Este cambio en el panorama  político turco crea cierta  incertidumbre y preocupación  en el seno de la Unión Europea  (UE), a la cual Turquía  pretende desde hace años integrarse,  con el fundamento  de que ya es un Estado miembro  de la Organización del  Tratado del Atlántico Norte  (OTAN).

La UE, enfrentada a su  vez a los graves conflictos  dentro de la propia comunidad,  ha lamentado el uso  “desproporcionado” de la  fuerza por parte de la policía  de Turquía y pidió moderación  al Gobierno y a los  manifestantes, a la vez que  ha exhortado al diálogo para  encontrar una solución pacífica  a las divergencias.

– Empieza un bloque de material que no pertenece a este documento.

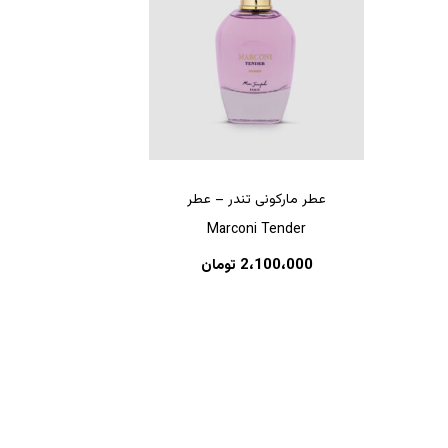
عطر مارکونی تندر – عطر
Marconi Tender
هیچ محصولی در سبد خرید نیست.
2،100،000
تومان
بازگشت به فروشگاه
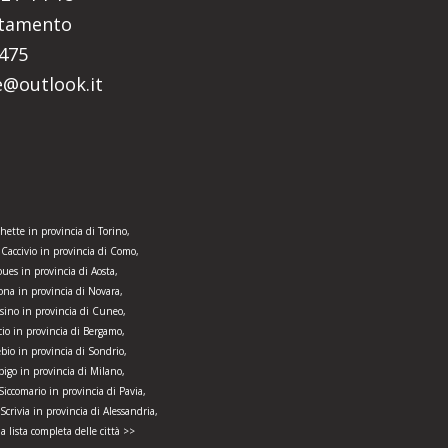
ntamento
5475
re@outlook.it
hette in provincia di Torino,
 Caccivio in provincia di Como,
ues in provincia di Aosta,
ona in provincia di Novara,
ssino in provincia di Cuneo,
cio in provincia di Bergamo,
bio in provincia di Sondrio,
bigo in provincia di Milano,
Siccomario in provincia di Pavia,
crivia in provincia di Alessandria,
la lista completa delle città >>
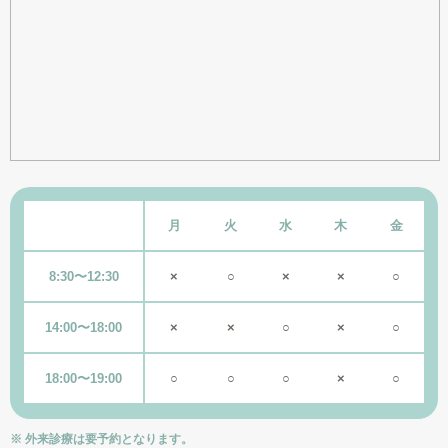
月
火
水
木
金
8:30〜12:30
×
○
×
×
○
14:00〜18:00
×
×
○
×
○
18:00〜19:00
○
○
○
×
○
※ 外来診療は要予約となります。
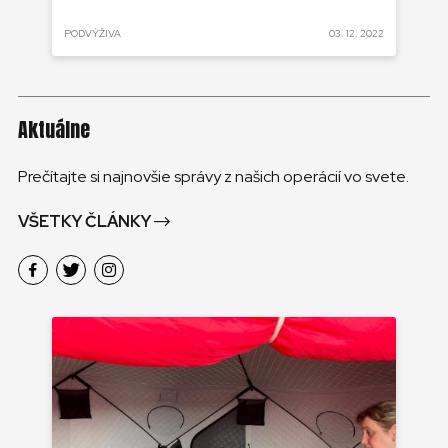
UR
 2022
PODVÝŽIVA
03. 12. 2022
PO
Aktuálne
Prečítajte si najnovšie správy z našich operácií vo svete.
VŠETKY ČLÁNKY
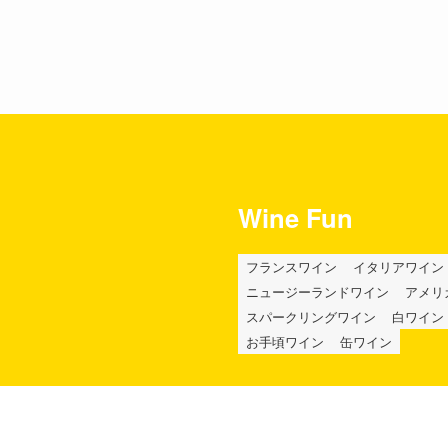
Wine Fun
フランスワイン
イタリアワイン
ニュージーランドワイン
アメリ
スパークリングワイン
白ワイン
お手頃ワイン
缶ワイン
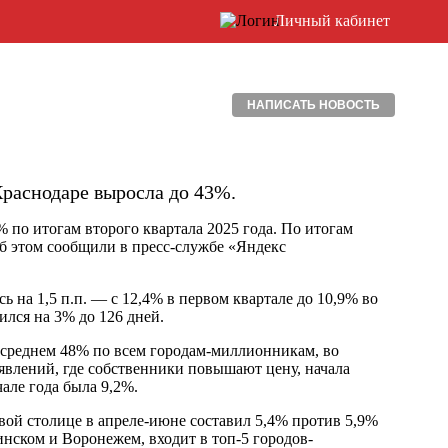
Личный кабинет
НАПИСАТЬ НОВОСТЬ
раснодаре выросла до 43%.
 по итогам второго квартала 2025 года. По итогам
Об этом сообщили в пресс-службе «Яндекс
 на 1,5 п.п. — с 12,4% в первом квартале до 10,9% во
ился на 3% до 126 дней.
в среднем 48% по всем городам-миллионникам, во
ъявлений, где собственники повышают цену, начала
чале года была 9,2%.
вой столице в апреле-июне составил 5,4% против 5,9%
инском и Воронежем, входит в топ-5 городов-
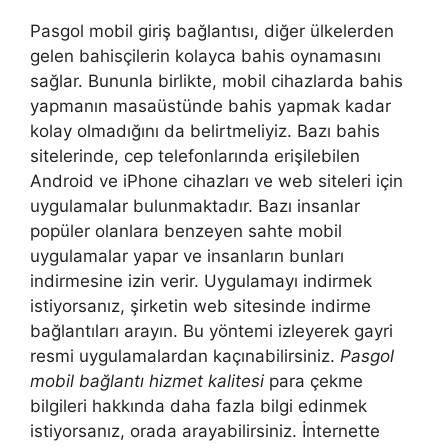
Pasgol mobil giriş bağlantısı, diğer ülkelerden
gelen bahisçilerin kolayca bahis oynamasını
sağlar. Bununla birlikte, mobil cihazlarda bahis
yapmanın masaüstünde bahis yapmak kadar
kolay olmadığını da belirtmeliyiz. Bazı bahis
sitelerinde, cep telefonlarında erişilebilen
Android ve iPhone cihazları ve web siteleri için
uygulamalar bulunmaktadır. Bazı insanlar
popüler olanlara benzeyen sahte mobil
uygulamalar yapar ve insanların bunları
indirmesine izin verir. Uygulamayı indirmek
istiyorsanız, şirketin web sitesinde indirme
bağlantıları arayın. Bu yöntemi izleyerek gayri
resmi uygulamalardan kaçınabilirsiniz.
Pasgol
mobil bağlantı hizmet kalitesi
para çekme
bilgileri hakkında daha fazla bilgi edinmek
istiyorsanız, orada arayabilirsiniz. İnternette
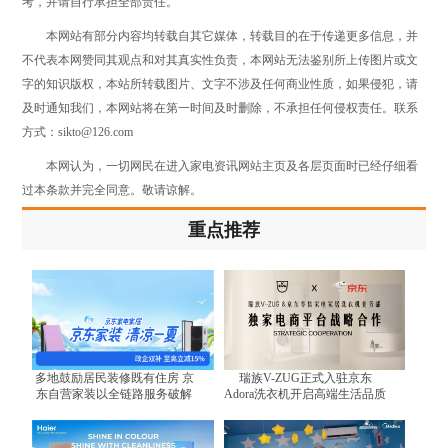
考，并请自行承担全部责任。
本网站有部分内容均转载自其它媒体，转载目的在于传递更多信息，并
不代表本网赞同其观点和对其真实性负责，本网站无法鉴别所上传图片或文
字的知识版权，本站所转载图片、文字不涉及任何商业性质，如果侵犯，请
及时通知我们，本网站将在第一时间及时删除，不承担任何侵权责任。联系
方式：sikto@126.com
本网认为，一切网民在进入家电资讯网站主页及各层页面时已经仔细看
过本条款并完全同意。敬请谅解。
重点推荐
多地鼓励居民装修既有住房 京
瑞族V-ZUG正式入驻京东
东自营家装以全链路服务破解
Adora洗衣机开启高端生活品质
装修难题
体验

No pocos observadores  pronostican que la prolongación  de las protestas y del uso de la fuerza por parte de los  cuerpos de seguridad incidirán  en las aspiraciones del  primer ministro de ser electo  presidente en los comicios  del 2014, sin contar que en el  plano internacional su Gobierno  también se ha visto  involucrado en la crisis interna  de Siria, una decisión  que rechaza buena parte de  la población.

Los convulsos días que  vive Turquía requieren hacer  vigente el lema inscrito en su  insignia nacional: “Paz en  casa, paz en el mundo”.